Hysteresis Modelling of Mechanical Systems at Nonstationary Vibrations

1Institute of Applied Mechanics, RAS, Moscow, Russia
2Moscow Aviation Institute, Moscow, Russia

Correspondence should be addressed to A. D. Shalashilin; moc.liamg@nilihsalahsa

Received 9 March 2017; Accepted 6 December 2017; Published 12 March 2018

Academic Editor: Salvatore Caddemi

Copyright © 2018 A. N. Danilin and A. D. Shalashilin. This is an open access article distributed under the Creative Commons Attribution License, which permits unrestricted use, distribution, and reproduction in any medium, provided the original work is properly cited.

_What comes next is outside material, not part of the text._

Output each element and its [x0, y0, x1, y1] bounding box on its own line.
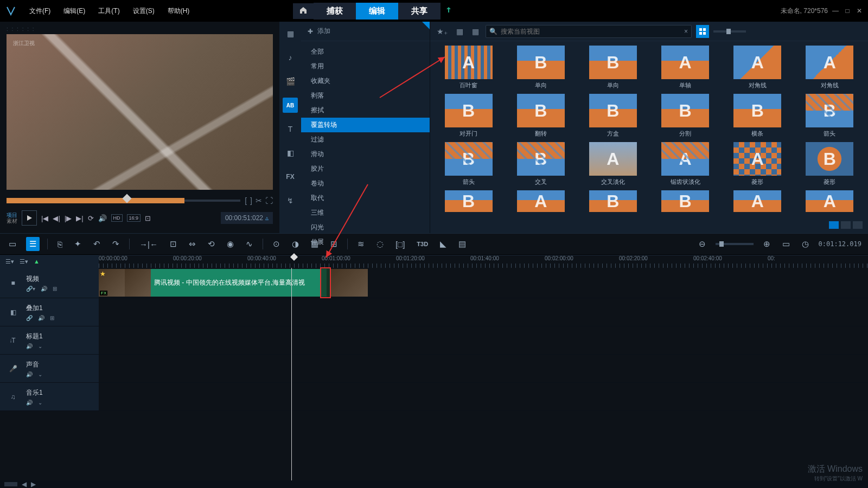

This paper considers and reviews a number of known phenomenological models, used to describe hysteretic effects of various natures. Such models consider hysteresis system as a “black box” with experimentally known input and output, related via formal mathematical dependence to parameters obtained from the best fit to experimental data. In particular, we focus on the broadly used Bouc-Wen and similar phenomenological models. The current paper shows the conditions which the Bouc-Wen model must meet. An alternative mathematical model is suggested where the force and kinematic parameters are related by a first-order differential equation. In contrast to the Bouc-Wen model, the right hand side is a polynomial with two variables representing hysteresis trajectories in the process diagram. This approach ensures correct asymptotic approximation of the solution to the enclosing hysteresis cycle curves. The coefficients in the right side are also determined experimentally from the hysteresis cycle data during stable oscillations. The proposed approach allows us to describe hysteretic trajectory with an arbitrary starting point within the enclosed cycle using only one differential equation. The model is applied to the description of forced vibrations of a low-frequency pendulum damper.